- Born: Geoffrey Brindley 1926/1927 Buxton
- Died: 24 August 2015 Bradford
- Website: www.bradfordjesusman.co.uk

= Jesus Man of Bradford =

Religious figure in Bradford, West Yorkshire

Geoffrey Brindley, known locally as the Jesus Man of Bradford, was a well-known figure in the city of Bradford, West Yorkshire. For over 50 years, Brindley would walk the streets of Bradford dressed in a monk's habit and sandals waving hello and smiling to people wherever he went.

==Life==
According to local legend, Geoffrey Brindley gave up his job as a machinist to live in a cave near Settle in order to receive a message from God. He spent 12 days in the cave before setting off to Bradford wearing a habit.

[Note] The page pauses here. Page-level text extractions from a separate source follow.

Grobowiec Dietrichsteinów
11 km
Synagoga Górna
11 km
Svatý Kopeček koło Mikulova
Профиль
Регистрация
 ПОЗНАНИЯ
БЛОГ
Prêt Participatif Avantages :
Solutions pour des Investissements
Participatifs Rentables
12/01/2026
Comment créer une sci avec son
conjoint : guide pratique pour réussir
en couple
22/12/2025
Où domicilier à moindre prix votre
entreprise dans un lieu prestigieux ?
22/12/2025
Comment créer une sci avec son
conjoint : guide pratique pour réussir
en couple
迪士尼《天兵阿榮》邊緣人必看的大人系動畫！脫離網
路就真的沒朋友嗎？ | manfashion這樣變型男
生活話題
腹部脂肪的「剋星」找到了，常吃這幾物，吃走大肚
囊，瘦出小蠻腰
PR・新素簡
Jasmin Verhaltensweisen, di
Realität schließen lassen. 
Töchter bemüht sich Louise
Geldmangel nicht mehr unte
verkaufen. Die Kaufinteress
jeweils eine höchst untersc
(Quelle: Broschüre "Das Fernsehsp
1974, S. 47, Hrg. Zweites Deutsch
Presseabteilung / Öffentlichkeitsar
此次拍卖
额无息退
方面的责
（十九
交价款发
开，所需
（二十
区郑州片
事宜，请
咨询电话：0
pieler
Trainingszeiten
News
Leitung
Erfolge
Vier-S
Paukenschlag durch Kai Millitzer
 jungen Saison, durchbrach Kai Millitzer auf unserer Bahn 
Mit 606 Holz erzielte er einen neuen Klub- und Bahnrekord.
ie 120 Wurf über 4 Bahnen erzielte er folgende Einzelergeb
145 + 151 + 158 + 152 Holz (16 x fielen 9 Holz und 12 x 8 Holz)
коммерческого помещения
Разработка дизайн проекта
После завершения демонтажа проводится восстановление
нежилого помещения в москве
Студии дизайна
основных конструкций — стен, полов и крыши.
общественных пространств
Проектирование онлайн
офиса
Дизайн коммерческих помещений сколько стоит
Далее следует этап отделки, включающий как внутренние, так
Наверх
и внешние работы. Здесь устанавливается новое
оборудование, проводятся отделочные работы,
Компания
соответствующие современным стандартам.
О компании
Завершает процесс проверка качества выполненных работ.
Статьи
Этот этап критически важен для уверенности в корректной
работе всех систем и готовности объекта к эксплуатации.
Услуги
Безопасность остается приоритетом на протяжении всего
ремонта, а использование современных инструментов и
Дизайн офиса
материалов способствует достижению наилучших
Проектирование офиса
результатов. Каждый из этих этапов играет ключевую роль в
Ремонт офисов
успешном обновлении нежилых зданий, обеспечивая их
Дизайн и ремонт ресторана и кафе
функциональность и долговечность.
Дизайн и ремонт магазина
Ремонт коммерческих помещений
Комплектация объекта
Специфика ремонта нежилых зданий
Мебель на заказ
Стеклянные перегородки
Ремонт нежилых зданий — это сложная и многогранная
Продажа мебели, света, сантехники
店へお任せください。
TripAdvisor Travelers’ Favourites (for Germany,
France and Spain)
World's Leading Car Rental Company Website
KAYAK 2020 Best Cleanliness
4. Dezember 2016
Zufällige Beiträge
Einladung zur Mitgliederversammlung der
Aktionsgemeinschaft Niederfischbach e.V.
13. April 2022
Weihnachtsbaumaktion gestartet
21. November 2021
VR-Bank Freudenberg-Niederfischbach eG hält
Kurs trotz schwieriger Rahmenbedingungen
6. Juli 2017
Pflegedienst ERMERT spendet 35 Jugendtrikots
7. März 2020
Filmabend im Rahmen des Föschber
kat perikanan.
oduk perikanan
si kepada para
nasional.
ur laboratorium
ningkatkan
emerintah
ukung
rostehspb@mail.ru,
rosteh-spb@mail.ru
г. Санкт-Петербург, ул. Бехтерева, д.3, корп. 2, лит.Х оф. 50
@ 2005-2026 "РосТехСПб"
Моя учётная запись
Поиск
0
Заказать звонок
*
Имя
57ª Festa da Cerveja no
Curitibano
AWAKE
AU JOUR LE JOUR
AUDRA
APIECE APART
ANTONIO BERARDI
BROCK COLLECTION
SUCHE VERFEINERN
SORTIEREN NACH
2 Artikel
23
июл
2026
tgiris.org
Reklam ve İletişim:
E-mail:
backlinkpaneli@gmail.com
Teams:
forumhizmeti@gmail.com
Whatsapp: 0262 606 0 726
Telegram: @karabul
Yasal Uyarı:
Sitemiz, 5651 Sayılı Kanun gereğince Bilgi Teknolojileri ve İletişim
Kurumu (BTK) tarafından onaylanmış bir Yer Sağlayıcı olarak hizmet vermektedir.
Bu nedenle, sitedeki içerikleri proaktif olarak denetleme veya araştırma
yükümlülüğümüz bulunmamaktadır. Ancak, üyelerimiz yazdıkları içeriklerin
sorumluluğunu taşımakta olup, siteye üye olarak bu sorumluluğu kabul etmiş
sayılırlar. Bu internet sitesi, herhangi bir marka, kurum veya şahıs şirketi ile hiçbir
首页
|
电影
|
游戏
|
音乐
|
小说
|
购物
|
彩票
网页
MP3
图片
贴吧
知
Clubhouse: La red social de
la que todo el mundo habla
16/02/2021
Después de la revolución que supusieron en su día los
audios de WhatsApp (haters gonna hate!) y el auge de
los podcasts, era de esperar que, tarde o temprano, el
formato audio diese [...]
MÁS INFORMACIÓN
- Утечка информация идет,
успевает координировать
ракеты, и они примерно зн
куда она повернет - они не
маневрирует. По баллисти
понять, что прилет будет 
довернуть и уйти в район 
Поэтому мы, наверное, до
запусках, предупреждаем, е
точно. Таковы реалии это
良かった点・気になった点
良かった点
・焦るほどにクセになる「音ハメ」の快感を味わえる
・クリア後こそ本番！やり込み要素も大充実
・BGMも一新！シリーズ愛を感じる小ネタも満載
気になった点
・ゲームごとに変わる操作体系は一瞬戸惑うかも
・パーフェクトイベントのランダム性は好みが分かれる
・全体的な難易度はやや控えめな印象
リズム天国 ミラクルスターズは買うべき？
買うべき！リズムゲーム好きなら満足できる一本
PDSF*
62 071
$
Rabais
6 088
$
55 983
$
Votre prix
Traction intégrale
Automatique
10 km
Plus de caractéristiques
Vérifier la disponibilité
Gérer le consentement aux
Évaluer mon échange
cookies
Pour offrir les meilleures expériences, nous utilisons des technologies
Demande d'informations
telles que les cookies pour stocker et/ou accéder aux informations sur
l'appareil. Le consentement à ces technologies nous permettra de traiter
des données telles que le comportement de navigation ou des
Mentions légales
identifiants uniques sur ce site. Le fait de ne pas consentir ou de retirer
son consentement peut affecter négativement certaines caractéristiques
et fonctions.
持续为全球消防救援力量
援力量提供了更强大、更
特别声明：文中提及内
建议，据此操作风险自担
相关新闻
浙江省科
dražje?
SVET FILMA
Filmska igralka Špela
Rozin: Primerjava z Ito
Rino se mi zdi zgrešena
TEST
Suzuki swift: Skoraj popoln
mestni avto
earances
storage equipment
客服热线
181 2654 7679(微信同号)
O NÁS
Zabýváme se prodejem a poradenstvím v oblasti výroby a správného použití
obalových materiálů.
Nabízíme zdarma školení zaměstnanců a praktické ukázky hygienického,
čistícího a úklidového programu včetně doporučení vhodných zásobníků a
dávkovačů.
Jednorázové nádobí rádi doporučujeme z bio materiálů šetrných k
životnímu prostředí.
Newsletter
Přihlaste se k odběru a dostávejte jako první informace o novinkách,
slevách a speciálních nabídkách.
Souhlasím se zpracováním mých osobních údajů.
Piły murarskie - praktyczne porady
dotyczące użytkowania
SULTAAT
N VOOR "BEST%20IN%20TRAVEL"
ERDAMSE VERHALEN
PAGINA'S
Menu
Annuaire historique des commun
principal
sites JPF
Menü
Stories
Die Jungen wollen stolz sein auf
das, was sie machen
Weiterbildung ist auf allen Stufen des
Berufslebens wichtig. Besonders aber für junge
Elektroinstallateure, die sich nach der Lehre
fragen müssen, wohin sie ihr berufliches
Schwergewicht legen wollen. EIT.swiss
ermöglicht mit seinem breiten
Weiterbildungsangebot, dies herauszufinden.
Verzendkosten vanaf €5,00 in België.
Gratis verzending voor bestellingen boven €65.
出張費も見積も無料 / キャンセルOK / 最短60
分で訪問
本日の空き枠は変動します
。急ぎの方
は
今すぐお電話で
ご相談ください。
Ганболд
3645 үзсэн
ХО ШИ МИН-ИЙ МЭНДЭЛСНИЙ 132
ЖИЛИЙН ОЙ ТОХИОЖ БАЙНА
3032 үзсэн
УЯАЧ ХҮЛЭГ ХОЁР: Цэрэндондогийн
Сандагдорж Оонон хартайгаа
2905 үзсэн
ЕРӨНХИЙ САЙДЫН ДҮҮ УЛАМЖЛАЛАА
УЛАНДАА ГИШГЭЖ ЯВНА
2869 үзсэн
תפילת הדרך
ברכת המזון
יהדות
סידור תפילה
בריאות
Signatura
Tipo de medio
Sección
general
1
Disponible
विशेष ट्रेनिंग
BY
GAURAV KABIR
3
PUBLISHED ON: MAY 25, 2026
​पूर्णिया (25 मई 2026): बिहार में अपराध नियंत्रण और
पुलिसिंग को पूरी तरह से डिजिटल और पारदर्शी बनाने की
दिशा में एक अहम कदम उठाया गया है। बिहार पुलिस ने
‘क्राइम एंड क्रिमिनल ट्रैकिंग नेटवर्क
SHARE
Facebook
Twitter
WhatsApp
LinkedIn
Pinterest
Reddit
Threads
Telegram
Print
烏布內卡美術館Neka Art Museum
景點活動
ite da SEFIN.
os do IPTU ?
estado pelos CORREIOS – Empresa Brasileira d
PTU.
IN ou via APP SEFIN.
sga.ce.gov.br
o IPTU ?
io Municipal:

After moving to Bradford he would spend his days walking the streets and became such a popular figure around the city that he regularly stopped at homes where his hosts served him a cooked dinner.

During his early life as a Christian, Mr Brindley is thought to have been arrested for causing a breach of the peace outside a bingo club whilst preaching about gambling and protesting about a Beatles concert.

In 2011, a petition nominating Bradford Jesus Man to carry the Olympic torch amassed over 23,000 signatures.

After his death, £2,000 was raised to build a statue of him in Baildon.

==Death==
Geoffrey Brindley died in 2015 at the age of 88. He suffered a stroke and subsequently fell down the stairs at his home, leaving him hospitalised. With little known about him, a request was put out in the town of Buxton to find any relatives. At his funeral, hundreds of people lined the streets near Bradford Cathedral to pay their respects.